Hunting Tricky Apache Lucene Bugs
The series of events leading to these bug fixes is quite illustrative, not only in how seriously we take index corruption issues (no matter how rare) but also in how randomized tests and extensive continuous integration Jenkins jobs alert us to potential issues and how debugging tricky test failures in healthy open source projects works these days.
The story begins with Simon, noticing a spooky-looking test failure in one of Elasticsearch's Jenkins jobs, asking me to dig. The test in question, OldIndexBackwardsCompatibilityTests, is a great test: it unpacks old indices from pre-built ZIP files across all prior Elasticsearch releases and then verifies that the latest version of Elasticsearch starts up and searches and indexes against these indices properly.
Almost always the test passes, but every so often it would fail, with a scary
_N.si FileNotFoundException exception showing the index had somehow become corrupt. The corruption seemed to happen when Lucene 4.10.3 first kissed a 3.x index
IndexWriter's first commit to the index).
Like Lucene, Elasticsearch tests are heavily randomized, but provide a reproducible seed to recreate the failure. Unfortunately, when I ran the test with this seed, with the same Java version and JVM options, it refused to fail. Grrr.
This sometimes happens, e.g. if the test relies on how concurrent threads are scheduled, so I fired up a dedicated Python script to "beast" the test. The script efficiently runs a single test case over and over, bypassing the normally costly Maven dependency checking and compilation steps and just executing the test directly across multiple JVMs. Still, it would not fail for me, after more than 24 hours of beasting. Why not?

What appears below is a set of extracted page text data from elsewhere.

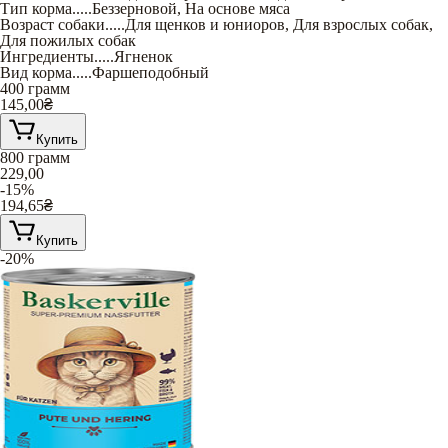
Тип корма
.....
Беззерновой
,
На основе мяса
Возраст собаки
.....
Для щенков и юниоров
,
Для взрослых собак
,
Для пожилых собак
Ингредиенты
.....
Ягненок
Вид корма
.....
Фаршеподобный
400 грамм
145,00
₴
Купить
800 грамм
229,00
-15%
194,65
₴
Купить
-20%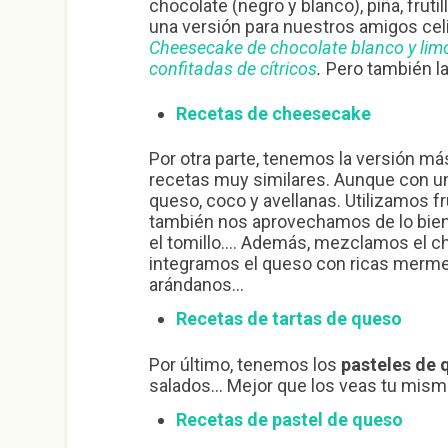
chocolate (negro y blanco), piña, fruti
una versión para nuestros amigos cel
Cheesecake de chocolate blanco y limón
confitadas de cítricos
.
Pero también la
Recetas de cheesecake
Por otra parte, tenemos la versión má
recetas muy similares. Aunque con u
queso, coco y avellanas. Utilizamos 
también nos aprovechamos de lo bien 
el tomillo…. Además, mezclamos el c
integramos el queso con ricas merme
arándanos…
Recetas de tartas de queso
Por último, tenemos los
pasteles de 
salados… Mejor que los veas tu mism
Recetas de pastel de queso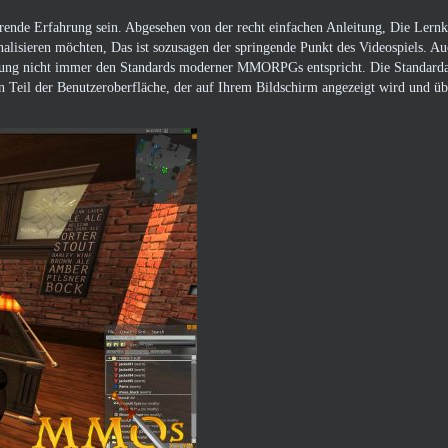
rierende Erfahrung sein. Abgesehen von der recht einfachen Anleitung, Die Lernk
onalisieren möchten, Das ist sozusagen der springende Punkt des Videospiels. Au
uerung nicht immer den Standards moderner MMORPGs entspricht. Die Standarda
n Teil der Benutzeroberfläche, der auf Ihrem Bildschirm angezeigt wird und üb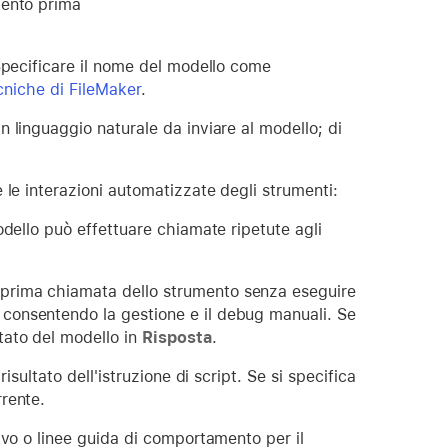
mento prima
 Specificare il nome del modello come
cniche di FileMaker
.
n linguaggio naturale da inviare al modello; di
 le interazioni automatizzate degli strumenti:
 modello può effettuare chiamate ripetute agli
a prima chiamata dello strumento senza eseguire
, consentendo la gestione e il debug manuali. Se
ltato del modello in
Risposta
.
isultato dell'istruzione di script. Se si specifica
rrente.
ivo o linee guida di comportamento per il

Unable to reproduce the failure, but still seeing it occasionally fail in Jenkins, we retrenched.
First, multiple developers stared at the admittedly hairy 3.x upgrade code in in Lucene, and we uncovered LUCENE-6279 which could possibly explain the failure we were seeing; at least it produced the same exception. Excited that we had possibly found the issue, we opened an Elasticsearch issue to track it.

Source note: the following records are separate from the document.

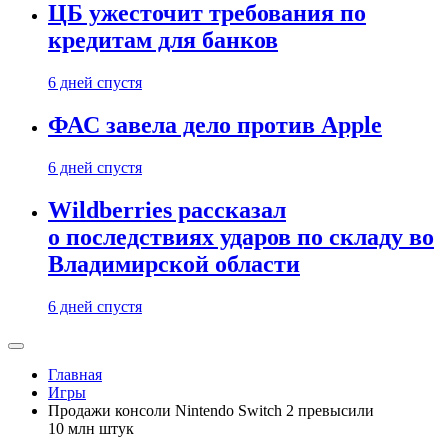
ЦБ ужесточит требования по
кредитам для банков
6 дней спустя
ФАС завела дело против Apple
6 дней спустя
Wildberries рассказал
о последствиях ударов по складу во
Владимирской области
6 дней спустя
Главная
Игры
Продажи консоли Nintendo Switch 2 превысили
10 млн штук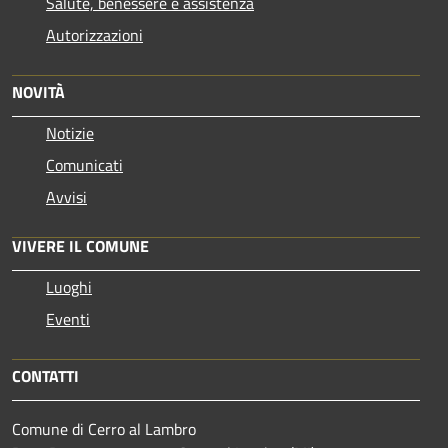
Salute, benessere e assistenza
Autorizzazioni
NOVITÀ
Notizie
Comunicati
Avvisi
VIVERE IL COMUNE
Luoghi
Eventi
CONTATTI
Comune di Cerro al Lambro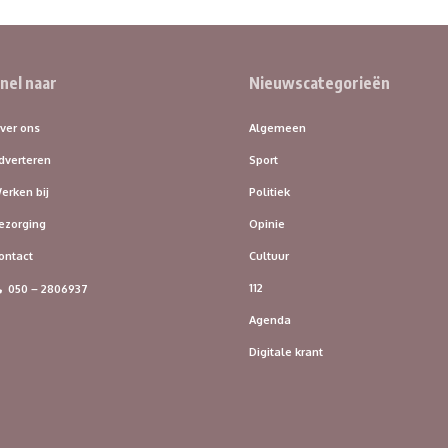
nel naar
Nieuwscategorieën
ver ons
Algemeen
dverteren
Sport
erken bij
Politiek
ezorging
Opinie
ontact
Cultuur
112
050 – 2806937
Agenda
Digitale krant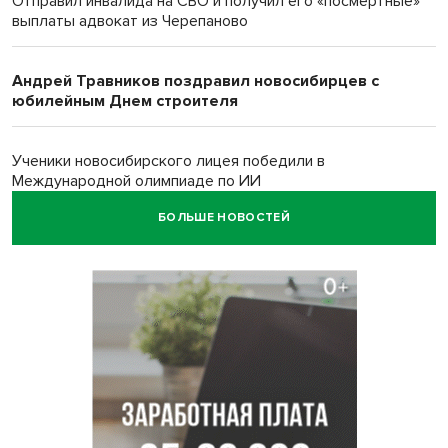
Отправил инвалида на СВО и получил его «посмертные»
выплаты адвокат из Черепаново
Андрей Травников поздравил новосибирцев с
юбилейным Днем строителя
Ученики новосибирского лицея победили в
Международной олимпиаде по ИИ
БОЛЬШЕ НОВОСТЕЙ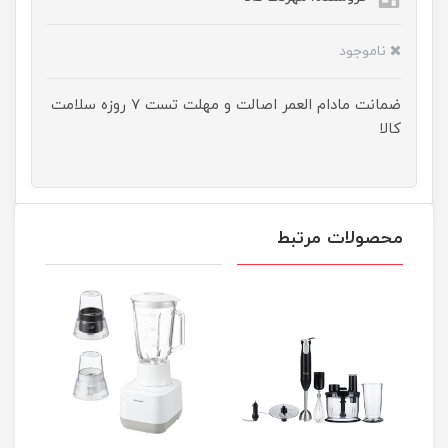
ناموجود
ضمانت مادام العمر اصالت و مهلت تست ۷ روزه سلامت
کالا
محصولات مرتبط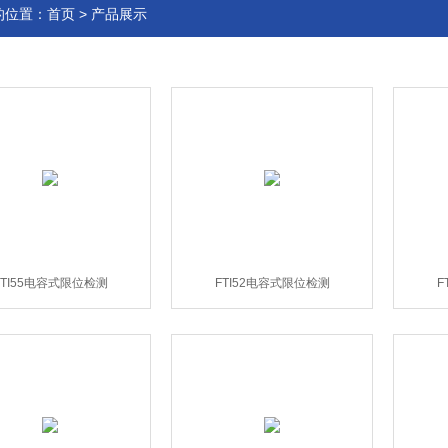
的位置：
首页
>
产品展示
FTI55电容式限位检测
FTI52电容式限位检测
F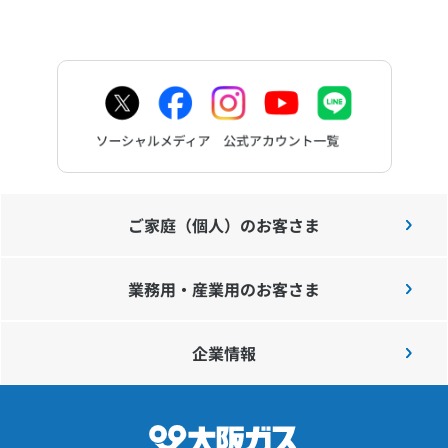
ご家庭（個人）のお客さま
業務用・産業用のお客さま
企業情報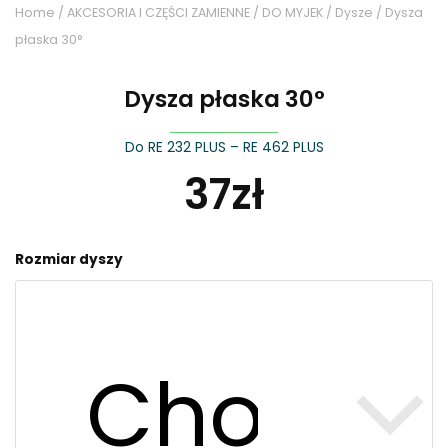
Home
/
AKCESORIA I CZĘŚCI ZAMIENNE
/
DO MYJEK
/
Dysze
/ Dysza
płaska 30°
Dysza płaska 30°
Do RE 232 PLUS – RE 462 PLUS
37
zł
Dysza
Rozmiar dyszy
płaska
30°
quantity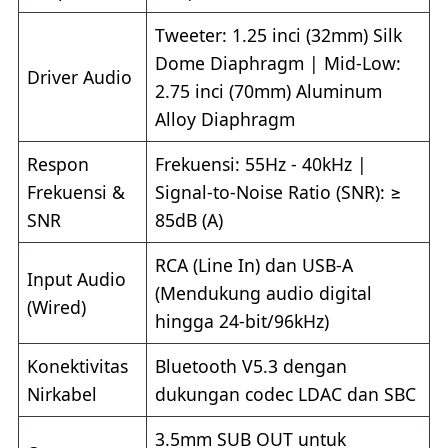
Tweeter: 1.25 inci (32mm) Silk
Dome Diaphragm | Mid-Low:
Driver Audio
2.75 inci (70mm) Aluminum
Alloy Diaphragm
Respon
Frekuensi: 55Hz - 40kHz |
Frekuensi &
Signal-to-Noise Ratio (SNR): ≥
SNR
85dB (A)
RCA (Line In) dan USB-A
Input Audio
(Mendukung audio digital
(Wired)
hingga 24-bit/96kHz)
Konektivitas
Bluetooth V5.3 dengan
Nirkabel
dukungan codec LDAC dan SBC
3.5mm SUB OUT untuk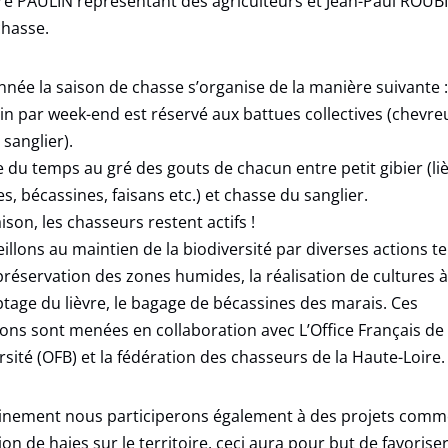
re PAULIN représentant des agriculteurs et Jean-Paul ROUB
chasse.
nnée la saison de chasse s’organise de la manière suivante :
n par week-end est réservé aux battues collectives (chevreu
 sanglier).
e du temps au gré des gouts de chacun entre petit gibier (liè
s, bécassines, faisans etc.) et chasse du sanglier.
ison, les chasseurs restent actifs !
illons au maintien de la biodiversité par diverses actions te
préservation des zones humides, la réalisation de cultures à 
tage du lièvre, le bagage de bécassines des marais. Ces
ons sont menées en collaboration avec L’Office Français de 
rsité (OFB) et la fédération des chasseurs de la Haute-Loire.
inement nous participerons également à des projets comm
ion de haies sur le territoire, ceci aura pour but de favoriser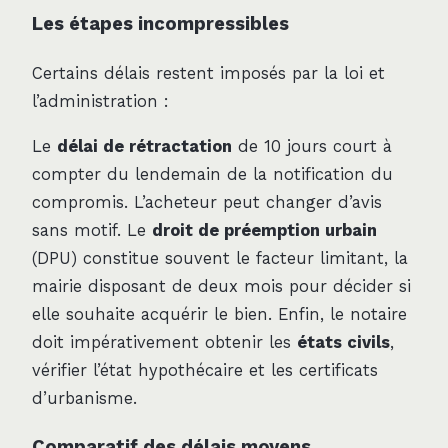
Les étapes incompressibles
Certains délais restent imposés par la loi et
l’administration :
Le
délai de rétractation
de 10 jours court à
compter du lendemain de la notification du
compromis. L’acheteur peut changer d’avis
sans motif. Le
droit de préemption urbain
(DPU) constitue souvent le facteur limitant, la
mairie disposant de deux mois pour décider si
elle souhaite acquérir le bien. Enfin, le notaire
doit impérativement obtenir les
états civils
,
vérifier l’état hypothécaire et les certificats
d’urbanisme.
Comparatif des délais moyens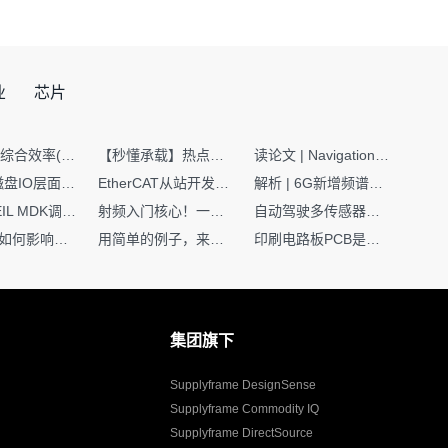
业
芯片
SMT设备综合效率(OEE)计算有很多版本，这个版本最直接明了全面！
【秒懂承载】热点技术名词 -“SerDes”
读论文 | Navigation World Models: 构建机器人视觉导航的“想象力引擎“
Nginx | 磁盘IO层面性能优化：error日志内存环形缓冲区及小文件sendfile零拷贝技术
EtherCAT从站开发避坑指南：30分钟搞定ESI XML（上）
解析 | 6G新增频谱版图：U6G、FR3、Sub-THz，3GPP Rel-19/Rel-20标准
如何在KEIL MDK调试时避免看门狗引起的复位？
射频入门核心！一文搞懂阻抗匹配到底是什么
自动驾驶多传感器前融合，到底提前融合了什么？
环路补偿如何影响你的电源稳定性
用简单的例子，来理解C指针
印刷电路板PCB是怎么设计出来的？第二篇：进阶篇细说Layout流程
集团旗下
Supplyframe DesignSense
Supplyframe Commodity IQ
Supplyframe DirectSource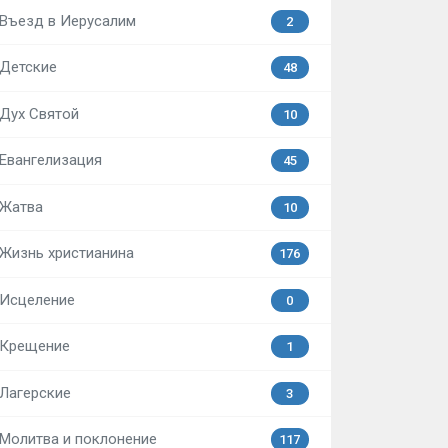
Въезд в Иерусалим
2
Детские
48
Дух Святой
10
Евангелизация
45
Жатва
10
Жизнь христианина
176
Исцеление
0
Крещение
1
Лагерские
3
Молитва и поклонение
117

But then, on further digging, Elasticsearch was not re-using index shard directories in this test, so that could not explain the failure. Still, this was a nice separate bug to uncover and fix and this shows a common pattern in open-source software: a test failure, or a new bug, causes sudden excitement and scrutiny by multiple developers on the code in question, and this often uncovers further issues to fix and the project moves forward. We saw a similar pattern with LUCENE-6299, also fixed in Lucene 4.10.4.

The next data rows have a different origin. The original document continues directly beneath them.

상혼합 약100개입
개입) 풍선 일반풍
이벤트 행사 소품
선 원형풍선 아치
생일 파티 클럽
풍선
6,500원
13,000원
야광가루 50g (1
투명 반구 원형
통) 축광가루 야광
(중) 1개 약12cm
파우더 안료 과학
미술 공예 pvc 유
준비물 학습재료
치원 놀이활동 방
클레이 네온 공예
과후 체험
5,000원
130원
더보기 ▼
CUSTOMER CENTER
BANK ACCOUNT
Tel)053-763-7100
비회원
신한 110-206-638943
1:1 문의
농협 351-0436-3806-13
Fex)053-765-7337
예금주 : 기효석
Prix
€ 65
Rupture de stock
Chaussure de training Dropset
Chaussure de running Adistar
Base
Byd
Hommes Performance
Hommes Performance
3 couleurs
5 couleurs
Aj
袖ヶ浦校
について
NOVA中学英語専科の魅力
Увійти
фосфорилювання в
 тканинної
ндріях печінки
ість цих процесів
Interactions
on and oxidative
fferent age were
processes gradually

Retrenching again, we fell back on looking for any patterns to the 3 or 4 failures we had seen, and one thing we noticed is it was always the 0.20.6 test index (Lucene 3.6.2) that failed, despite other 3.x indices in the test. Why?
One unusual thing about that particular test index was that it was much larger than the others, containing many more segments, which confused me, and I asked about this on the issue. Robert quickly replied, explaining that he had regenerated that one index to make it "beefier" to better test another issue he had fixed in the past. Perhaps something unique about this index tickled a bug that the other indices didn't?
Simon also suggested turning on verbose file deletion logging for this test, a feature we recently added to Elasticsearch for precisely this kind of situation.
Then we waited for the next failure, which came a couple days later, and it clearly indicated where Lucene was incorrectly deleting the file!
Armed with that important information, and then going back and staring at that code some more, we finally isolated the situation that could cause the corruption: it only happens on Lucene 4.x’s first kiss to a 3.x index, if concurrent merges are also running and if the threads are scheduled by the JVM "just right". This explains why only the 0.20.6 index would fail: it was the only 3.x index with many segments that needing merging! It also explains why the test would not easily reproduce: it relied on the specific timing of concurrent merges.
Finally, we were able to make a small dedicated Lucene test case showing the corruption, and a simple fix for the bug. Because the bug is serious (causes corruption), and there were also plenty of other good bug fixes pending for 4.10.4, we then triggered a new Lucene release, now folded into Elasticsearch releases 1.4.5 and 1.5.0.